LIBÉRATION, le 26 février 2026
Retraçant la genèse des Jeunes Turcs, François Georgeon raconte la liesse fraternelle de 1908 bientôt percutée par les antagonismes communautaires.
Lorsqu’en 1853 le tsar Nicolas Ier évoquait «l’homme malade de l’Europe», la fin de l’Empire ottoman semblait proche. Vers 1900, pourtant, les efforts faits pour moderniser l’Etat ont conduit à d’incontestables progrès en matière d’administration publique, d’économie et d’éducation. Ottomaniste réputé, François Georgeon, explique que ce fut au prix du renforcement du pouvoir d’Abdülhamid II, sultan depuis 1876, dont l’autoritarisme est de plus en plus critiqué par l’intelligentsia ottomane, apparue dans les années 1860 grâce à l’émergence d’une société civile. Elle obtient d’Abdülhamid la concession d’une constitution, vite mise de côté. Le mouvement réformateur des Jeunes Turcs, créé en 1889, n’aura de cesse de réclamer le rétablissement de cette constitution, véritable «lieu de mémoire» selon l’expression de François Georgeon. Issus des classes moyennes instruites de la Turquie d’Europe, influencés par la montée des nationalismes en Europe, les Jeunes Turcs sont partisans d’un «proto-nationalisme turc», excluant aussi bien les musulmans non turcs (Arabes, Kurdes, Albanais) que les Grecs, les Juifs ou les Arméniens.
Organisés dans le Comité union et progrès, les Jeunes Turcs passent à l’offensive en juillet 1908 dans les Balkans. Souvent acquis aux idées libérales, les jeunes officiers de l’armée refusent de se battre. N’ayant désormais plus d’autre choix, Abdülhamid rétablit la Constitution. Grâce au télégraphe, la nouvelle se répand vite dans les coins les plus reculés de l’empire. Un vent de «fête révolutionnaire» souffle partout, ce que l’auteur compare au Mai 68 français. Nombre de lieux sont rebaptisés en «Place de la nation» ou en «Café de la constitution». A Istanbul, même les oulémas au sommet de la hiérarchie religieuse prennent la défense de la révolution, bien qu’en province ils se montrent plus méfiants… Sous la pression populaire, les principales libertés (expression, réunion, rassemblement…) sont établies. Peu envisageable jusqu’alors, une presse féministe apparaît qui s’intéresse à la situation des femmes dans l’Empire. «Pour la première fois la condition féminine en terre ottomane est questionnée par les femmes elles-mêmes» et beaucoup d’entre elles manifestent leur refus du voile et de la réclusion.

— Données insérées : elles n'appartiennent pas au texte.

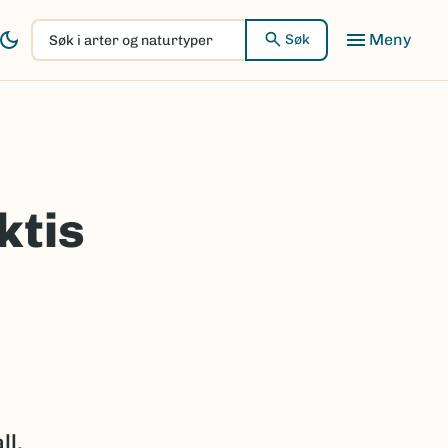
Søk
Søk
i
arter
og
naturtyper
ktis
ll.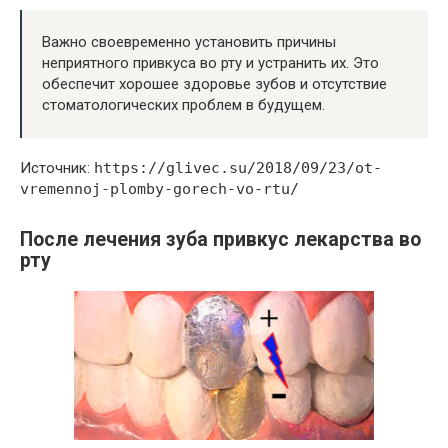
Важно своевременно установить причины
неприятного привкуса во рту и устранить их. Это
обеспечит хорошее здоровье зубов и отсутствие
стоматологических проблем в будущем.
Источник:
https://glivec.su/2018/09/23/ot-
vremennoj-plomby-gorech-vo-rtu/
После лечения зуба привкус лекарства во
рту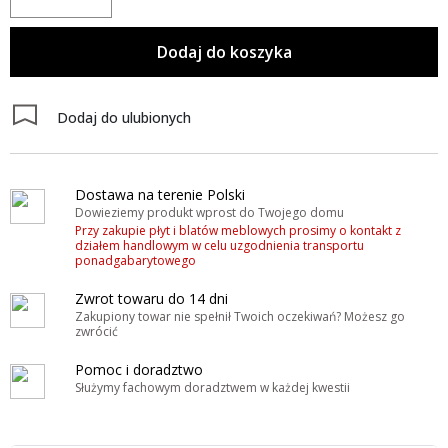
Dodaj do koszyka
Dodaj do ulubionych
Dostawa na terenie Polski
Dowieziemy produkt wprost do Twojego domu
Przy zakupie płyt i blatów meblowych prosimy o kontakt z
działem handlowym w celu uzgodnienia transportu
ponadgabarytowego
Zwrot towaru do 14 dni
Zakupiony towar nie spełnił Twoich oczekiwań? Możesz go
zwrócić
Pomoc i doradztwo
Służymy fachowym doradztwem w każdej kwestii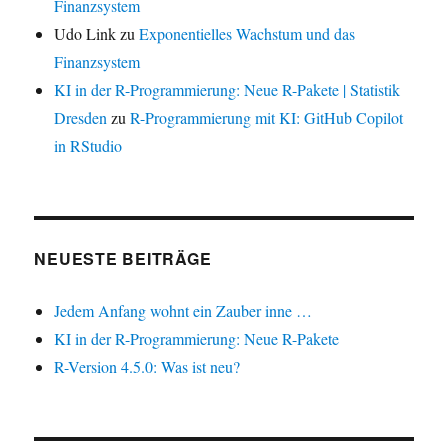
Finanzsystem
Udo Link
zu
Exponentielles Wachstum und das
Finanzsystem
KI in der R-Programmierung: Neue R-Pakete | Statistik
Dresden
zu
R-Programmierung mit KI: GitHub Copilot
in RStudio
NEUESTE BEITRÄGE
Jedem Anfang wohnt ein Zauber inne …
KI in der R-Programmierung: Neue R-Pakete
R-Version 4.5.0: Was ist neu?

Centralisation et domination
Le vrai pouvoir est tenu par le Comité des Jeunes Turcs, pas plus de deux à trois mille membres sans doute, qui envoie dans les provinces des délégués pour expliquer la constitution aux populations, à l’instar de Mustafa Kemal, futur fondateur de la république turque, dépêché en Libye. Ce pouvoir des Jeunes Turcs est cependant fragile, menacé par des tensions intercommunautaires de plus en plus fortes et par les critiques des défenseurs de l’islam qui leur reprochent d’être responsables de la dégradation des mœurs et de préférer le café à la mosquée. Une insurrection animée par des militaires et des religieux se produit le 13 avril 1909 contre le pouvoir excessif du Comité. Sans succès mais avec des conséquences très lourdes car dans certaines régions l’insurrection s’accompagne du massacre de milliers d’Arméniens.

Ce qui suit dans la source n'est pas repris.